Song
- Released: 1903

= Wyoming (song) =

A Piano arrangement of Wyoming by Jack Ryan Morris

"Wyoming" is the state song of Wyoming. Judge Charles Edwin Winter (1870–1948) wrote the words during the summer of 1903, and Earle R. Clemens (1878–1943) wrote music to it soon thereafter. They copyrighted the song in 1913 and the Wyoming Publishing Company in Casper published it that same year and the song became the unofficial Wyoming state song. Clemens was a newspaper editor for the Grand Encampment Herald, the newspaper of Grand Encampment, Wyoming.

In 1920, George Edwin Knapp (1886–1967) composed a new melody for Judge Winter's poem. He copyrighted and published it through Richter Music Company of Casper. The song was adopted as the official state song on February 15, 1955. Knapp — a baritone singer and choral conductor — was professor of voice and director of the music department
University of Wyoming from 1920 to 1930.

==History==
Governor Fenimore Chatterton has been credited as the first to announce "Wyoming" as the official state song, during a 1903 convention in Sheridan of the State Industrial Association. The song was later endorsed as the official song by the state press association, state industrial convention, and the state university, then Wyoming State University.

== Extant published versions ==
- "Wyoming", lyrics by Winter, music by Knapp, Casper: Bailey School Supply (1925);
- "Wyoming" ("In the Far and Mighty West"), march song, lyrics by Winter, music by Knapp, Casper: Richter Music (1920);

== Lyrics ==
 In the far and mighty West,
 Where the crimson sun seeks rest,
 There's a growing splendid state that lies above,
 On the breast of this great land;
 Where the massive Rockies stand,
 There's Wyoming young and strong, the State I love!

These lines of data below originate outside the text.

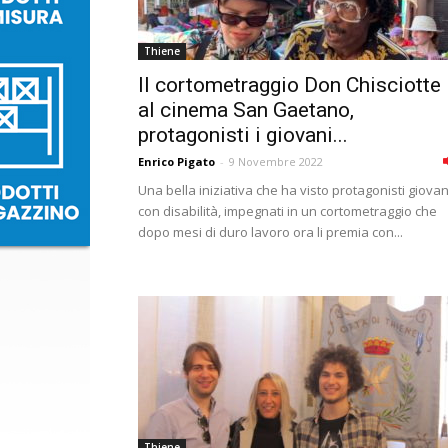
Thiene
Il cortometraggio Don Chisciotte
al cinema San Gaetano,
protagonisti i giovani...
Enrico Pigato
-
9 Novembre 2022
Una bella iniziativa che ha visto protagonisti giovan
con disabilità, impegnati in un cortometraggio che
dopo mesi di duro lavoro ora li premia con...
Thiene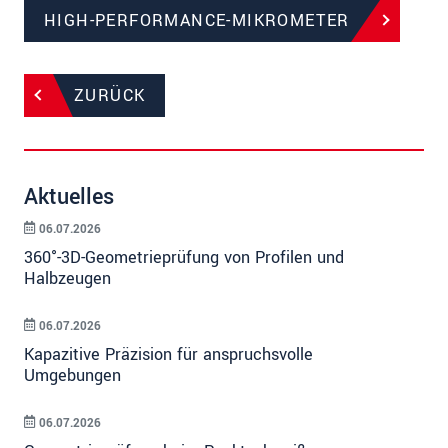
HIGH-PERFORMANCE-MIKROMETER
ZURÜCK
Aktuelles
06.07.2026
360°-3D-Geometrieprüfung von Profilen und
Halbzeugen
06.07.2026
Kapazitive Präzision für anspruchsvolle
Umgebungen
06.07.2026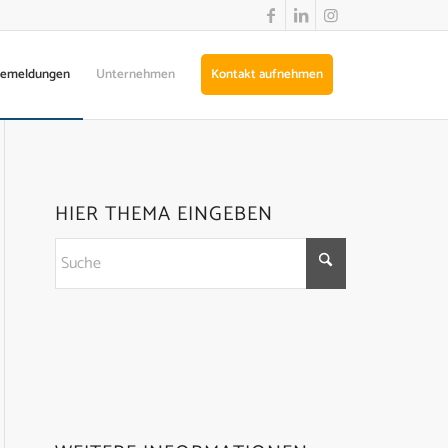
semeldungen
Unternehmen
Kontakt aufnehmen
HIER THEMA EINGEBEN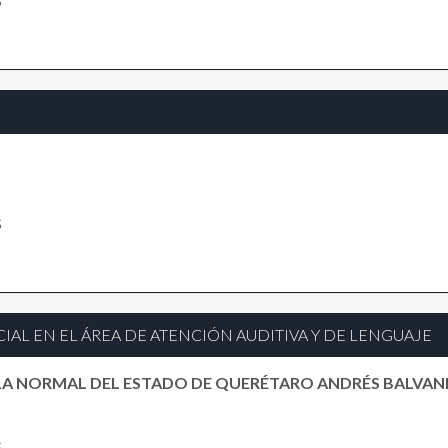
S
S
AL EN EL ÁREA DE ATENCIÓN AUDITIVA Y DE LENGUAJE
LA NORMAL DEL ESTADO DE QUERÉTARO ANDRÉS BALVAN
S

 In the flowers wild and sweet,
 Colors rare and perfumes meet;
 There's the columbine so pure, the daisy too,
 Wild the rose and red it springs,
 White the button and its rings,
 Thou art loyal for they're red and white and blue.

 Where thy peaks with crowned head,
 Rising until the sky they wed,
 Sit like snow queens ruling wood and stream and plain;
  'Neath thy granite bases deep,
  'Neath thy bosom's broadened sweep,
 Lie the riches that have gained and brought thee fame.

 Other treasures thou dost hold,
 Men and women thou dost mould;
 True and earnest are the lives that thou dost raise,
 Strength thy children thou dost teach,
 Nature's truth thou givest to each,
 Free and noble are thy workings and thy ways.

 In the nation's banner free
 There's one star that has for me
 A radiance pure and a splendor like the sun;
 Mine it is, Wyoming's star
 Home it leads me near or far;
 O Wyoming! All my heart and love you've won!

  Chorus
 Wyoming, Wyoming! Land of the sunlight clear!
 Wyoming, Wyoming! Land that we hold so dear!
 Wyoming, Wyoming! Precious art thou and thine!
 Wyoming, Wyoming! Beloved state of mine.